An additional option is added to programs that support this:

$ program --machine-readable [...]

Programs that don’t support this, and programs that didn’t support it in earlier versions, ought to give an error if this option is not available.

Firstly, the caller just runs the program with this option on its own, and no other options:

$ program --machine-readable
resize-btrfs
resize-ext3
lv-expand
progress-bars

The program just prints out a list of capabilities, one per line, but with no defined format (that is a contract between the program and the caller). The program then exits with status 0. Using this option should not cause the program to perform any other action.

Secondly, if this was successful, the caller can use this option in combination with other options to produce machine-readable output. At least one other option or command line argument is required for this to work.

I would like to suggest the following standards for version numbers, progress bars and error messages.

Machine-readable version numbers are sent to stdout and have the form “program-name version”, where “program-name” should be one word. This is no different from how most GNU programs work:

$ program --version
program 0.1.2

Machine-readable progress bars are sent to stdout and have the form (example) “[10/100]”:

$ program --machine-readable foo
[0/100]
[1/100]
[2/100]
etc.

Error messages are anything sent to stderr when the status code of the program is non-zero. This is, of course, no change from standard Unix.

$ program --machine-readable foo
foo: File not found
Advertisement

24 Comments

Filed under Uncategorized

24 responses to “Half-baked idea: Standard machine readable output for command line programs

  1. bochecha

    But why scrape the output of a program?

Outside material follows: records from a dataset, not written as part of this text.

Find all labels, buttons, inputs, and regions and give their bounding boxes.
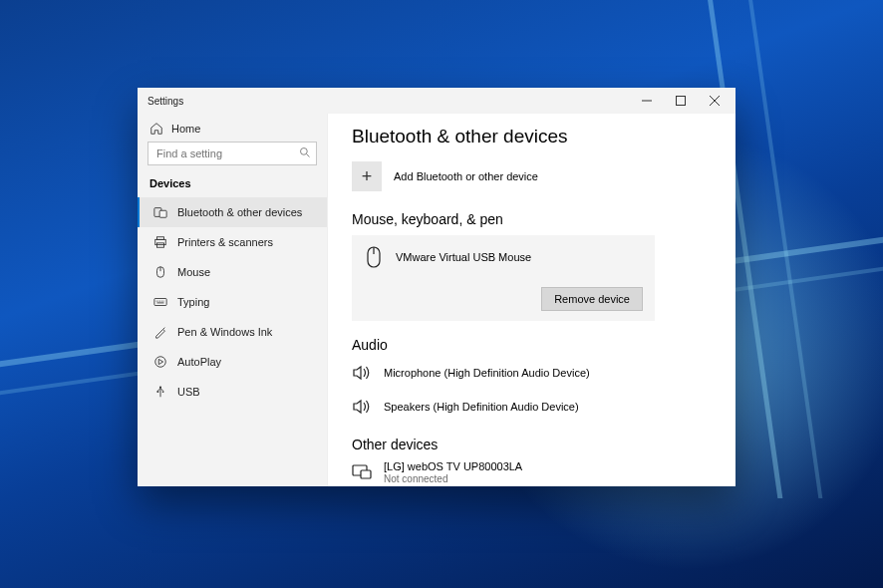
sidebar-item-typing[interactable]: Typing: [138, 287, 327, 317]
window-title: Settings: [147, 96, 630, 107]
sidebar-item-label: AutoPlay: [177, 356, 221, 368]
svg-rect-0: [677, 97, 686, 106]
svg-rect-8: [154, 299, 166, 306]
device-name: Microphone (High Definition Audio Device…: [384, 367, 590, 379]
window-close-button[interactable]: [698, 88, 732, 114]
mouse-icon: [364, 245, 384, 269]
svg-point-9: [155, 357, 166, 368]
page-title: Bluetooth & other devices: [352, 126, 708, 147]
speaker-icon: [352, 361, 372, 385]
svg-rect-11: [157, 391, 159, 393]
svg-rect-3: [159, 210, 166, 217]
window-minimize-button[interactable]: [630, 88, 664, 114]
printer-icon: [153, 235, 167, 249]
window-titlebar[interactable]: Settings: [138, 88, 736, 114]
search-container: [138, 142, 327, 173]
settings-window: Settings Home: [138, 88, 736, 486]
sidebar-item-mouse[interactable]: Mouse: [138, 257, 327, 287]
sidebar-item-printers[interactable]: Printers & scanners: [138, 227, 327, 257]
pen-icon: [153, 325, 167, 339]
mouse-icon: [153, 265, 167, 279]
svg-rect-15: [361, 470, 371, 478]
keyboard-icon: [153, 295, 167, 309]
device-status: Not connected: [384, 473, 522, 484]
navigation-sidebar: Home Devices Bluetooth & other devices: [138, 114, 328, 486]
sidebar-nav: Bluetooth & other devices Printers & sca…: [138, 197, 327, 407]
sidebar-item-pen[interactable]: Pen & Windows Ink: [138, 317, 327, 347]
device-name: VMware Virtual USB Mouse: [396, 251, 531, 263]
sidebar-item-label: Typing: [177, 296, 209, 308]
usb-icon: [153, 385, 167, 399]
desktop-wallpaper: Settings Home: [0, 0, 883, 588]
tv-icon: [352, 460, 372, 484]
window-maximize-button[interactable]: [664, 88, 698, 114]
svg-point-10: [159, 387, 161, 389]
sidebar-item-usb[interactable]: USB: [138, 377, 327, 407]
home-nav-item[interactable]: Home: [138, 114, 327, 142]
other-device-list: [LG] webOS TV UP80003LA Not connected [L…: [352, 460, 708, 486]
sidebar-section-label: Devices: [138, 173, 327, 197]
sidebar-item-autoplay[interactable]: AutoPlay: [138, 347, 327, 377]
svg-rect-5: [157, 237, 164, 240]
selected-device-card[interactable]: VMware Virtual USB Mouse Remove device: [352, 235, 655, 321]
add-device-button[interactable]: + Add Bluetooth or other device: [352, 161, 708, 191]
sidebar-item-label: Mouse: [177, 266, 210, 278]
list-item[interactable]: Microphone (High Definition Audio Device…: [352, 361, 708, 385]
group-title-mouse-keyboard-pen: Mouse, keyboard, & pen: [352, 211, 708, 227]
list-item[interactable]: [LG] webOS TV UP80003LA Not connected: [352, 460, 708, 484]
bluetooth-devices-icon: [153, 205, 167, 219]
group-title-audio: Audio: [352, 337, 708, 353]
group-title-other: Other devices: [352, 437, 708, 452]
sidebar-item-bluetooth[interactable]: Bluetooth & other devices: [138, 197, 327, 227]
audio-device-list: Microphone (High Definition Audio Device…: [352, 361, 708, 419]
sidebar-item-label: Bluetooth & other devices: [177, 206, 302, 218]
device-name: Speakers (High Definition Audio Device): [384, 401, 579, 413]
home-icon: [149, 122, 163, 136]
svg-point-1: [301, 148, 308, 155]
svg-point-12: [162, 391, 164, 393]
main-content: Bluetooth & other devices + Add Bluetoot…: [328, 114, 736, 486]
add-device-label: Add Bluetooth or other device: [394, 170, 538, 182]
remove-device-button[interactable]: Remove device: [541, 287, 643, 311]
list-item[interactable]: Speakers (High Definition Audio Device): [352, 395, 708, 419]
sidebar-item-label: USB: [177, 386, 200, 398]
autoplay-icon: [153, 355, 167, 369]
home-label: Home: [171, 123, 200, 135]
sidebar-item-label: Pen & Windows Ink: [177, 326, 272, 338]
search-icon: [299, 147, 311, 161]
device-name: [LG] webOS TV UP80003LA: [384, 460, 522, 472]
sidebar-item-label: Printers & scanners: [177, 236, 273, 248]
search-input[interactable]: [147, 142, 317, 165]
plus-icon: +: [352, 161, 382, 191]
speaker-icon: [352, 395, 372, 419]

    That seems fragile and ugly, like parsing html to get an info out of a web page. 😡

    And it pains me every time I have to “pipe grep pipe awk pipe sed” out of a command line tool to isolate the information I need.

    Programs should rather provide reusable APIs.

    • rich

      Given that currently we’re “scraping” the output of “qemu -help”, having the output in a predictable form is an improvement.

      You don’t define what you mean by “reusable APIs”, so I can’t really comment on that point.

  2. What would be nice, if the shell had a bit more of an understanding of generic output from these tools, then all the tools can emit a standardised (lets say JSON, even though its a fairly poor standard) format, so we needn’t use params -0 -print0 –machine-readable or any of this second guessing to tell the tools how to output ‐ It just works.
    ls would gather a list of files and output that to whatever stream is listening. If its the shell sat on a term, it knows how to output in formatted text.

    I wrote similar thoughts when TermKit was announced, ‘@johndrinkwater TermKit looks nice, but only for the mime / json IPC. not the front end display :/ http://acko.net/blog/on-termkit’
    ‘@johndrinkwater seem to remember @bkuhn & @jdub having an identica conversation about future of shell, std(in|out|err) being json ala #termkit #xmlterm’
    That convo was http://identi.ca/conversation/34128300

    • rich

      If we standardize on something, please not JSON. JSON doesn’t even define what it means to be an integer. It’s wholly unsuitable as a way to exchange data reliably.

    • The shell has nothing whatsoever to do with passing data between processes. The problem cannot and should not be fixed by turning the shell into a router in the middle of interactions between every pair of communicating processes.

      • Actually I apologize, or “apologize if appropriate” I guess, because I may be misinterpreting what you’ve suggested.

        The shell (in my opinion, of course) shouldn’t be actively sticking its fingers between processes. That would be a fairly radical transformation of the semantics of the pipe as interprocess channel. I don’t think that other solutions are bad, but we’re no longer talking about the Unix model if we have pipes that are “active” somehow. (Makes my head hurt, at least.)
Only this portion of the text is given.